The ontology (v0.5.0) provides 17 OWL classes and 40+ properties aligned with:

- **schema.org**: Season/Episode/Contestant map to TVSeason/TVEpisode/Person (18 alignments)
- **SKOS**: 4 concept schemes (Era, EliminationMethod, ChallengeType, IdolEventType)
- **PROV-O**: Season/Episode/Contestant as prov:Entity subclasses
- **FOAF**: contestant names via foaf:name
- **DCAT/VoID**: dataset-level metadata in ontology/dataset.ttl

SHACL validation includes 26 node shapes with tiered constraints (Tier 1: title/date; Tier 2: elimination; Tier 3: challenges/votes/events) plus idol-specific and era-specific shapes.

## Idol tracking

233 idol events across 14 types, covering the full evolution from S11 Guatemala (first idol, 2005) through S50:

- 108 idol finds, 95 idol plays, 9 idols not played, 8 beware idols
- Fake idols, idol nullifiers, Knowledge Is Power, idol theft
- 6 dedicated SPARQL queries (Q17-Q22)
- IdolEventTypeScheme SKOS vocabulary with 11 concepts

## SPARQL queries

22 analytical queries in `queries/analytical.sparql` across 7 categories: data quality (Q1-Q3), winners/FTC (Q4-Q7), episodes (Q8-Q12), cross-graph joins (Q13-Q14), networks (Q15-Q16), idol analysis (Q17-Q22).

## Dashboard

Interactive dashboard deployed to GitHub Pages with 6 tabs: Overview, Seasons, Players, Idols, Graph Explorer, Data Quality.

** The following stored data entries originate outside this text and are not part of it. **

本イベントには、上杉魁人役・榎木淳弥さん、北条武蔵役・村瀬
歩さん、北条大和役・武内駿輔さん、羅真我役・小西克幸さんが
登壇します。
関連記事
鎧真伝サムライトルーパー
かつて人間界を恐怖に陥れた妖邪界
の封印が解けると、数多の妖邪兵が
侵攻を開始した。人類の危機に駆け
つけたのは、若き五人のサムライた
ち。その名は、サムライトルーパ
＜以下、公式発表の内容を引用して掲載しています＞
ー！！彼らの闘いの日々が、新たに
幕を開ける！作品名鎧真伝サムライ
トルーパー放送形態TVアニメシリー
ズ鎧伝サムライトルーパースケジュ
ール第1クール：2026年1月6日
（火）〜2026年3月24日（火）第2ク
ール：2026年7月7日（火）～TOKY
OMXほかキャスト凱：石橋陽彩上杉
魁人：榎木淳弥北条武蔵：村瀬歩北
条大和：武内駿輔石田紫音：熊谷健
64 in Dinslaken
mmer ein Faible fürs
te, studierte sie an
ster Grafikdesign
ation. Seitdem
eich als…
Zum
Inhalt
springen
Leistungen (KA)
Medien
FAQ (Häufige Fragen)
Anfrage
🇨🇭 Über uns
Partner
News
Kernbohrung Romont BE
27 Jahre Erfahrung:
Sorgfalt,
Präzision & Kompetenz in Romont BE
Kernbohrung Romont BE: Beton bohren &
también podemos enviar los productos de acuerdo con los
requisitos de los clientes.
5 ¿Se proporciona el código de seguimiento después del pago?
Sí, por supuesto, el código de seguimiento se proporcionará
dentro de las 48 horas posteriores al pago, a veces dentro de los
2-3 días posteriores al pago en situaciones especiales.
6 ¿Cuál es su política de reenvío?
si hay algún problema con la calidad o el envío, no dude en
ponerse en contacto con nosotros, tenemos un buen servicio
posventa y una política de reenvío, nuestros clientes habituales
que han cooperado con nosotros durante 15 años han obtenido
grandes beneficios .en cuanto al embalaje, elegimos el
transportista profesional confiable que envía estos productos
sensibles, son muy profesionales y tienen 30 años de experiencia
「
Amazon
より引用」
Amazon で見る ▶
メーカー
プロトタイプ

The graph explorer supports 8 toggleable node types (seasons, players, tribes, idols, locations, mechanics, winners, episodes) with click-to-inspect, episode drill-down, and d3 force simulation.

```bash
python scripts/build_static.py
cd static && python3 -m http.server 8000
# open http://localhost:8000
```

## Data provenance

All enrichment sources tracked via PROV-O in `research/provenance/`. 12 canonical sources with per-field attribution across 50 season records and 699 episode records. Enrichment chain tracks 8 phases from initial generation (8,266 triples) to current state (23,467 triples).

## Contributing

See [docs/instructions.md](docs/instructions.md) for the research pipeline. See [CHANGELOG.md](CHANGELOG.md) for version history.

## License

Data compiled from public sources. Ontology and tooling: MIT.